Charles L. Braun and Sergei N. Smirnov
Department of Chemistry
Dartmouth College, Hanover, NH 03755

 

"Water owes its intrinsic blueness to selective absorption in the red part of its visible spectrum. The absorbed photons promote transitions to high overtone and combination states of the nuclear motions of the molecule, i.e. to highly excited vibrations. To our knowledge the intrinsic blueness of water is the only example from nature in which color originates from vibrational transitions. Other materials owe their colors to the interaction of visible light with the electrons of the substances. Their colors may originate from resonant interactions between photons and matter such as absorption, emission, and selective reflection or from non-resonant processes such as Rayleigh scattering, interference, diffraction, or refraction, but in each case, the photons interact primarily or exclusively with electrons."

 

"Laboratory observation of the vibrational transitions that give water its color requires only simple equipment. Figure 1 gives the visible and near IR spectrum of H2O at room temperature recorded using a Perkin Elmer Lambda 9 Spectrophotometer and a 10 cm quartz cell filled with "nanopure" water from an ion exchange apparatus manufactured by Barnstead. Lower purity, distilled water gave an almost identical spectrum. The absorption below 700 nm in wavelength contributes to the color of water. This absorption consists of the short wavelength tail of a band centered at 760 nm and two weaker bands at 660 and 605 nm. The vibrational origin of this visible absorption of H2O is demonstrated in Figure 1 by the spectrum of D2O recorded in the same 10 cm cell. D2O is colorless because all of its corresponding vibrational transitions are shifted to lower energy by the increase in isotope mass. For example the H2O band at 760 nm is shifted to approximately 1000 nm in D2O (See Fig. 1)."
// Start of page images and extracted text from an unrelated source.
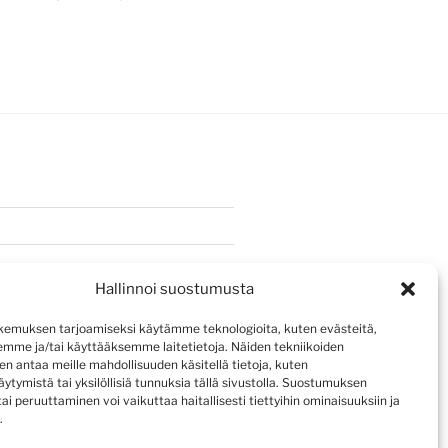
Hallinnoi suostumusta
emuksen tarjoamiseksi käytämme teknologioita, kuten evästeitä,
emme ja/tai käyttääksemme laitetietoja. Näiden tekniikoiden
n antaa meille mahdollisuuden käsitellä tietoja, kuten
ytymistä tai yksilöllisiä tunnuksia tällä sivustolla. Suostumuksen
ai peruuttaminen voi vaikuttaa haitallisesti tiettyihin ominaisuuksiin ja
.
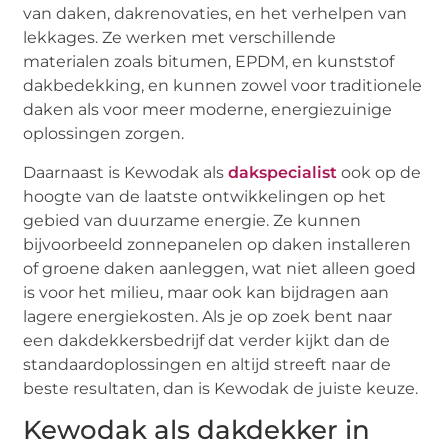
van daken, dakrenovaties, en het verhelpen van
lekkages. Ze werken met verschillende
materialen zoals bitumen, EPDM, en kunststof
dakbedekking, en kunnen zowel voor traditionele
daken als voor meer moderne, energiezuinige
oplossingen zorgen.
Daarnaast is Kewodak als
dakspecialist
ook op de
hoogte van de laatste ontwikkelingen op het
gebied van duurzame energie. Ze kunnen
bijvoorbeeld zonnepanelen op daken installeren
of groene daken aanleggen, wat niet alleen goed
is voor het milieu, maar ook kan bijdragen aan
lagere energiekosten. Als je op zoek bent naar
een dakdekkersbedrijf dat verder kijkt dan de
standaardoplossingen en altijd streeft naar de
beste resultaten, dan is Kewodak de juiste keuze.
Kewodak als dakdekker in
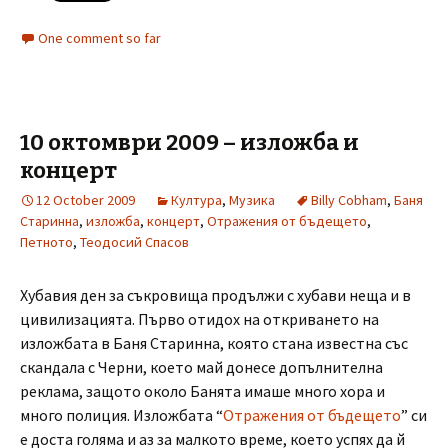
One comment so far
10 октомври 2009 – изложба и
концерт
12 October 2009
Култура
,
Музика
Billy Cobham
,
Баня
Старинна
,
изложба
,
концерт
,
Отражения от бъдещето
,
Петното
,
Теодосий Спасов
Хубавия ден за съкровища продължи с хубави неща и в
цивилизацията. Първо отидох на откриването на
изложбата в Баня Старинна, която стана известна със
скандала с Черни, което май донесе допълнителна
реклама, защото около Банята имаше много хора и
много полиция. Изложбата “
Отражения от бъдещето
” си
е доста голяма и аз за малкото време, което успях да й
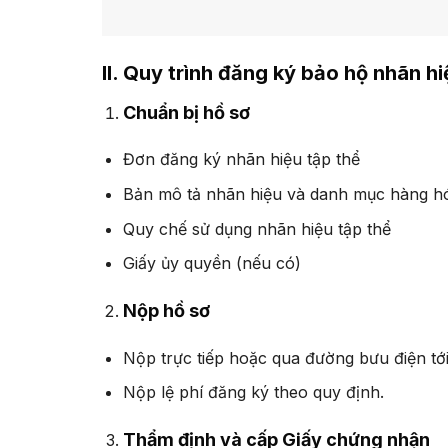
II. Quy trình đăng ký bảo hộ nhãn hi
Chuẩn bị hồ sơ
Đơn đăng ký nhãn hiệu tập thể
Bản mô tả nhãn hiệu và danh mục hàng hó
Quy chế sử dụng nhãn hiệu tập thể
Giấy ủy quyền (nếu có)
Nộp hồ sơ
Nộp trực tiếp hoặc qua đường bưu điện tới
Nộp lệ phí đăng ký theo quy định.
Thẩm định và cấp Giấy chứng nhận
***** side note: Deuterium is a stable isotope of hydrogen.  The nucleus of deuterium, called a deuteron, contains one proton and one neutron, whereas the far more common hydrogen nucleus contains no neutrons.

"The blue color of water may be easily seen with the naked eye by looking through a long tube filled with purified water. We used a 3 m long by 4 cm diameter length of aluminum tubing with a Plexiglass window epoxied to one end of the tube. Ten or more observers each reported seeing a blue color when they looked through the tube and observed a sunlight-illuminated white paper placed below the vertically-suspended tube.  This observation is in accord with the spectrum of H2O recorded in Fig. 1. For example, from the measured absorbance at 660 nm, the calculated transmission of a 3 m water-filled tube is 44% -- a loss of red intensity that should be perceptible. Light transmitted through the empty cell was white. The large tube volume and a limited budget precluded checking to see if light transmitted through a D2O filled tube was indeed white, as expected."

H2O tube on left     D2O tube on right

 

I leave out all the details on the mechanism and their further tests due to the fact that I believe that less than 1% of the people here will be able to read and understand it.  Conclusions should not be drawn from the previous excerpts of text unless you have reproduced the experiments and their results yourself.